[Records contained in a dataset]
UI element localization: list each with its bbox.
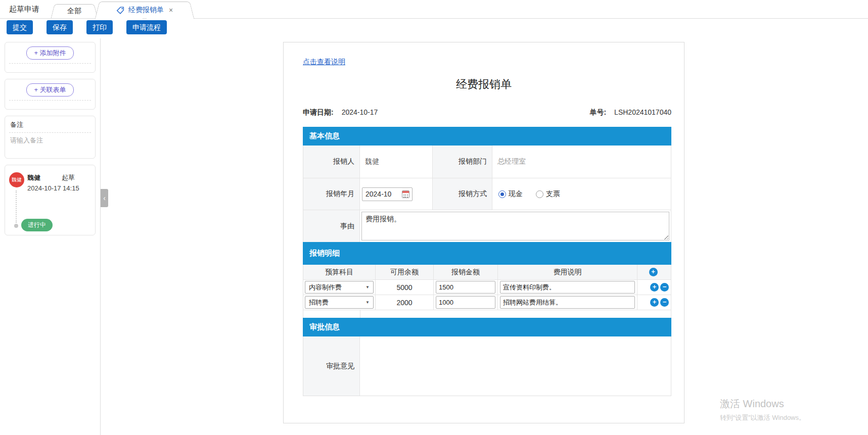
plus-icon: + <box>34 49 38 57</box>
serial-number-value: LSH20241017040 <box>614 108 671 116</box>
add-attachment-label: 添加附件 <box>40 49 66 57</box>
method-label: 报销方式 <box>432 178 492 210</box>
reason-textarea[interactable]: 费用报销。 <box>361 212 669 240</box>
apply-date-label: 申请日期: <box>303 108 334 117</box>
reason-label: 事由 <box>303 210 359 242</box>
month-label: 报销年月 <box>303 178 359 210</box>
basic-info-header: 基本信息 <box>303 127 671 146</box>
tab-active-label: 经费报销单 <box>128 6 164 15</box>
divider <box>9 132 91 133</box>
chevron-down-icon: ▼ <box>366 300 370 305</box>
watermark-subtitle: 转到“设置”以激活 Windows。 <box>720 413 805 422</box>
department-value: 总经理室 <box>492 146 671 178</box>
radio-cheque-label: 支票 <box>546 189 560 199</box>
add-row-button[interactable]: + <box>650 298 659 307</box>
basic-info-table: 报销人 魏健 报销部门 总经理室 报销年月 2024-10 报销方式 现 <box>303 146 671 243</box>
windows-activation-watermark: 激活 Windows 转到“设置”以激活 Windows。 <box>720 397 805 422</box>
col-available-balance: 可用余额 <box>375 265 433 279</box>
amount-input[interactable] <box>436 296 495 309</box>
remove-row-button[interactable]: − <box>660 283 669 292</box>
sidebar: + 添加附件 + 关联表单 备注 魏健 魏健 起草 2024-10-17 14:… <box>0 38 101 435</box>
note-input[interactable] <box>10 136 91 153</box>
save-button[interactable]: 保存 <box>47 20 73 34</box>
meta-row: 申请日期: 2024-10-17 单号: LSH20241017040 <box>303 108 671 117</box>
avatar: 魏健 <box>9 172 24 187</box>
note-card: 备注 <box>5 116 96 159</box>
reimburser-label: 报销人 <box>303 146 359 178</box>
empty-row-stub <box>303 310 671 318</box>
amount-input[interactable] <box>436 281 495 294</box>
note-title: 备注 <box>5 116 95 132</box>
radio-cheque[interactable]: 支票 <box>536 189 560 199</box>
month-value: 2024-10 <box>366 190 391 198</box>
month-input[interactable]: 2024-10 <box>362 187 413 201</box>
attachment-card: + 添加附件 <box>5 42 96 73</box>
method-radio-group: 现金 支票 <box>492 178 671 210</box>
tab-expense-form[interactable]: 经费报销单 × <box>97 2 192 19</box>
radio-cash[interactable]: 现金 <box>498 189 523 199</box>
chevron-left-icon: ‹ <box>103 194 106 202</box>
sidebar-collapse-handle[interactable]: ‹ <box>101 189 108 207</box>
toolbar: 提交 保存 打印 申请流程 <box>7 20 167 34</box>
screen: 起草申请 全部 经费报销单 × 提交 保存 打印 申请流程 + 添加附件 <box>0 0 868 435</box>
apply-flow-button[interactable]: 申请流程 <box>126 20 167 34</box>
col-budget-subject: 预算科目 <box>303 265 375 279</box>
available-balance: 5000 <box>375 280 433 295</box>
radio-selected-icon <box>498 190 506 198</box>
description-input[interactable] <box>500 296 635 309</box>
budget-subject-select[interactable]: 内容制作费 ▼ <box>305 281 374 294</box>
approval-opinion-label: 审批意见 <box>303 336 359 396</box>
col-amount: 报销金额 <box>433 265 497 279</box>
budget-subject-select[interactable]: 招聘费 ▼ <box>305 296 374 309</box>
detail-row: 内容制作费 ▼ 5000 + − <box>303 280 671 295</box>
submit-button[interactable]: 提交 <box>7 20 33 34</box>
remove-row-button[interactable]: − <box>660 298 669 307</box>
timeline-connector <box>16 190 17 223</box>
watermark-title: 激活 Windows <box>720 397 805 411</box>
timeline-card: 魏健 魏健 起草 2024-10-17 14:15 进行中 <box>5 165 96 235</box>
add-attachment-button[interactable]: + 添加附件 <box>26 46 73 60</box>
table-row: 报销年月 2024-10 报销方式 现金 支票 <box>303 178 671 210</box>
radio-cash-label: 现金 <box>509 189 523 199</box>
print-button[interactable]: 打印 <box>86 20 113 34</box>
tab-bar: 起草申请 全部 经费报销单 × <box>0 0 868 19</box>
description-input[interactable] <box>500 281 635 294</box>
apply-date-value: 2024-10-17 <box>342 108 378 116</box>
serial-number-label: 单号: <box>589 108 606 117</box>
selected-subject: 招聘费 <box>309 298 329 307</box>
timeline-action: 起草 <box>62 173 75 182</box>
reimburser-value: 魏健 <box>359 146 432 178</box>
pane-title: 起草申请 <box>9 5 39 14</box>
close-icon[interactable]: × <box>169 6 173 14</box>
add-row-button[interactable]: + <box>650 283 659 292</box>
table-row: 审批意见 <box>303 336 671 396</box>
view-instructions-link[interactable]: 点击查看说明 <box>303 58 345 67</box>
col-description: 费用说明 <box>497 265 637 279</box>
radio-unselected-icon <box>536 190 543 198</box>
timeline-user-name: 魏健 <box>27 173 40 182</box>
status-badge: 进行中 <box>21 219 53 231</box>
approval-opinion-value[interactable] <box>359 336 671 396</box>
selected-subject: 内容制作费 <box>309 283 342 292</box>
approval-section-header: 审批信息 <box>303 318 671 336</box>
tab-all-label: 全部 <box>67 7 81 16</box>
plus-icon: + <box>34 86 38 93</box>
detail-row: 招聘费 ▼ 2000 + − <box>303 295 671 310</box>
department-label: 报销部门 <box>432 146 492 178</box>
form-title: 经费报销单 <box>284 77 684 92</box>
tab-all[interactable]: 全部 <box>53 4 96 18</box>
detail-table: 预算科目 可用余额 报销金额 费用说明 + 内容制作费 ▼ 5000 <box>303 265 671 318</box>
calendar-icon[interactable] <box>402 190 409 198</box>
table-row: 事由 费用报销。 <box>303 210 671 242</box>
form-panel: 点击查看说明 经费报销单 申请日期: 2024-10-17 单号: LSH202… <box>283 42 684 423</box>
add-related-form-button[interactable]: + 关联表单 <box>26 83 73 96</box>
table-row: 报销人 魏健 报销部门 总经理室 <box>303 146 671 178</box>
related-form-card: + 关联表单 <box>5 79 96 110</box>
available-balance: 2000 <box>375 295 433 310</box>
approval-table: 审批意见 <box>303 336 671 396</box>
add-row-button[interactable]: + <box>649 268 658 276</box>
chevron-down-icon: ▼ <box>366 285 370 289</box>
add-related-form-label: 关联表单 <box>40 86 66 93</box>
detail-section-header: 报销明细 <box>303 242 671 265</box>
timeline-node-dot <box>14 224 18 228</box>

# [Work request]
Output all the records above again exactly, with the pictures dropped.

# [Output for this task]
UI element localization: list each with its bbox.
plus-icon: + <box>34 49 38 57</box>
serial-number-value: LSH20241017040 <box>614 108 671 116</box>
add-attachment-label: 添加附件 <box>40 49 66 57</box>
method-label: 报销方式 <box>432 178 492 210</box>
reason-textarea[interactable]: 费用报销。 <box>361 212 669 240</box>
apply-date-label: 申请日期: <box>303 108 334 117</box>
reason-label: 事由 <box>303 210 359 242</box>
month-label: 报销年月 <box>303 178 359 210</box>
basic-info-header: 基本信息 <box>303 127 671 146</box>
tab-active-label: 经费报销单 <box>128 6 164 15</box>
divider <box>9 132 91 133</box>
chevron-down-icon: ▼ <box>366 300 370 305</box>
watermark-subtitle: 转到“设置”以激活 Windows。 <box>720 413 805 422</box>
department-value: 总经理室 <box>492 146 671 178</box>
radio-cheque-label: 支票 <box>546 189 560 199</box>
add-row-button[interactable]: + <box>650 298 659 307</box>
basic-info-table: 报销人 魏健 报销部门 总经理室 报销年月 2024-10 报销方式 现 <box>303 146 671 243</box>
windows-activation-watermark: 激活 Windows 转到“设置”以激活 Windows。 <box>720 397 805 422</box>
col-available-balance: 可用余额 <box>375 265 433 279</box>
amount-input[interactable] <box>436 296 495 309</box>
remove-row-button[interactable]: − <box>660 283 669 292</box>
sidebar: + 添加附件 + 关联表单 备注 魏健 魏健 起草 2024-10-17 14:… <box>0 38 101 435</box>
note-input[interactable] <box>10 136 91 153</box>
save-button[interactable]: 保存 <box>47 20 73 34</box>
meta-row: 申请日期: 2024-10-17 单号: LSH20241017040 <box>303 108 671 117</box>
avatar: 魏健 <box>9 172 24 187</box>
note-card: 备注 <box>5 116 96 159</box>
reimburser-label: 报销人 <box>303 146 359 178</box>
empty-row-stub <box>303 310 671 318</box>
amount-input[interactable] <box>436 281 495 294</box>
note-title: 备注 <box>5 116 95 132</box>
radio-cheque[interactable]: 支票 <box>536 189 560 199</box>
month-value: 2024-10 <box>366 190 391 198</box>
month-input[interactable]: 2024-10 <box>362 187 413 201</box>
attachment-card: + 添加附件 <box>5 42 96 73</box>
method-radio-group: 现金 支票 <box>492 178 671 210</box>
tab-expense-form[interactable]: 经费报销单 × <box>97 2 192 19</box>
radio-cash[interactable]: 现金 <box>498 189 523 199</box>
chevron-left-icon: ‹ <box>103 194 106 202</box>
sidebar-collapse-handle[interactable]: ‹ <box>101 189 108 207</box>
toolbar: 提交 保存 打印 申请流程 <box>7 20 167 34</box>
screen: 起草申请 全部 经费报销单 × 提交 保存 打印 申请流程 + 添加附件 <box>0 0 868 435</box>
apply-flow-button[interactable]: 申请流程 <box>126 20 167 34</box>
col-budget-subject: 预算科目 <box>303 265 375 279</box>
available-balance: 5000 <box>375 280 433 295</box>
radio-selected-icon <box>498 190 506 198</box>
description-input[interactable] <box>500 296 635 309</box>
budget-subject-select[interactable]: 内容制作费 ▼ <box>305 281 374 294</box>
approval-opinion-label: 审批意见 <box>303 336 359 396</box>
col-amount: 报销金额 <box>433 265 497 279</box>
budget-subject-select[interactable]: 招聘费 ▼ <box>305 296 374 309</box>
detail-row: 内容制作费 ▼ 5000 + − <box>303 280 671 295</box>
submit-button[interactable]: 提交 <box>7 20 33 34</box>
remove-row-button[interactable]: − <box>660 298 669 307</box>
timeline-connector <box>16 190 17 223</box>
watermark-title: 激活 Windows <box>720 397 805 411</box>
timeline-card: 魏健 魏健 起草 2024-10-17 14:15 进行中 <box>5 165 96 235</box>
add-attachment-button[interactable]: + 添加附件 <box>26 46 73 60</box>
table-row: 报销年月 2024-10 报销方式 现金 支票 <box>303 178 671 210</box>
radio-cash-label: 现金 <box>509 189 523 199</box>
print-button[interactable]: 打印 <box>86 20 113 34</box>
tab-bar: 起草申请 全部 经费报销单 × <box>0 0 868 19</box>
description-input[interactable] <box>500 281 635 294</box>
apply-date-value: 2024-10-17 <box>342 108 378 116</box>
serial-number-label: 单号: <box>589 108 606 117</box>
selected-subject: 招聘费 <box>309 298 329 307</box>
timeline-action: 起草 <box>62 173 75 182</box>
reimburser-value: 魏健 <box>359 146 432 178</box>
pane-title: 起草申请 <box>9 5 39 14</box>
close-icon[interactable]: × <box>169 6 173 14</box>
add-row-button[interactable]: + <box>650 283 659 292</box>
table-row: 审批意见 <box>303 336 671 396</box>
view-instructions-link[interactable]: 点击查看说明 <box>303 58 345 67</box>
col-description: 费用说明 <box>497 265 637 279</box>
radio-unselected-icon <box>536 190 543 198</box>
timeline-user-name: 魏健 <box>27 173 40 182</box>
status-badge: 进行中 <box>21 219 53 231</box>
approval-opinion-value[interactable] <box>359 336 671 396</box>
selected-subject: 内容制作费 <box>309 283 342 292</box>
approval-section-header: 审批信息 <box>303 318 671 336</box>
tab-all-label: 全部 <box>67 7 81 16</box>
plus-icon: + <box>34 86 38 93</box>
detail-row: 招聘费 ▼ 2000 + − <box>303 295 671 310</box>
department-label: 报销部门 <box>432 146 492 178</box>
form-title: 经费报销单 <box>284 77 684 92</box>
tab-all[interactable]: 全部 <box>53 4 96 18</box>
detail-table: 预算科目 可用余额 报销金额 费用说明 + 内容制作费 ▼ 5000 <box>303 265 671 318</box>
calendar-icon[interactable] <box>402 190 409 198</box>
table-row: 事由 费用报销。 <box>303 210 671 242</box>
form-panel: 点击查看说明 经费报销单 申请日期: 2024-10-17 单号: LSH202… <box>283 42 684 423</box>
add-related-form-button[interactable]: + 关联表单 <box>26 83 73 96</box>
table-row: 报销人 魏健 报销部门 总经理室 <box>303 146 671 178</box>
related-form-card: + 关联表单 <box>5 79 96 110</box>
available-balance: 2000 <box>375 295 433 310</box>
approval-table: 审批意见 <box>303 336 671 396</box>
add-row-button[interactable]: + <box>649 268 658 276</box>
chevron-down-icon: ▼ <box>366 285 370 289</box>
add-related-form-label: 关联表单 <box>40 86 66 93</box>
detail-section-header: 报销明细 <box>303 242 671 265</box>
timeline-node-dot <box>14 224 18 228</box>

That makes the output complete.